Rinse the soaked shiitake mushrooms to remove any grit, and thinly slice them.
In a large bowl, add the chicken, mushrooms, water, vegetable oil, sesame oil, Shaoxing wine, oyster sauce, sugar, salt, white pepper, grated ginger, and the white portions of the scallions.
Mix until most of the liquid is absorbed into the chicken. Set the green portions of the scallions aside. Cover the chicken, and marinate for a minimum of 2 hours, or in the refrigerator overnight.

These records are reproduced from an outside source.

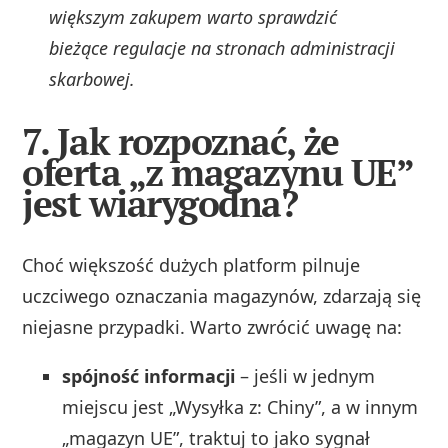
większym zakupem warto sprawdzić
bieżące regulacje na stronach administracji
skarbowej.
7. Jak rozpoznać, że
oferta „z magazynu UE”
jest wiarygodna?
Choć większość dużych platform pilnuje
uczciwego oznaczania magazynów, zdarzają się
niejasne przypadki. Warto zwrócić uwagę na:
spójność informacji
– jeśli w jednym
miejscu jest „Wysyłka z: Chiny”, a w innym
„magazyn UE”, traktuj to jako sygnał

When you’re ready to cook the dish, let the chicken mixture come up to room temperature, and add the tapioca starch (or cornstarch) until it is uniformly incorporated. At this point, all the liquid should be absorbed into the chicken, and there should be little or no standing liquid.
Fill a steamer with enough water to steam continuously for 10 minutes without evaporating (about 3 inches of water is a safe bet). Bring to a rolling boil.
Transfer the chicken mixture to a deep plate or pie dish. Thinly slice the Chinese sausages on an angle, and scatter the slices on top of the chicken.
Carefully place the dish into the steamer, and steam over medium high heat for 10 minutes. Shut off the heat, and leave the chicken in the steamer for another 2 minutes. Sprinkle with green scallions and serve immediately with rice.
Nutrition info calculated with 1 link Chinese sausage.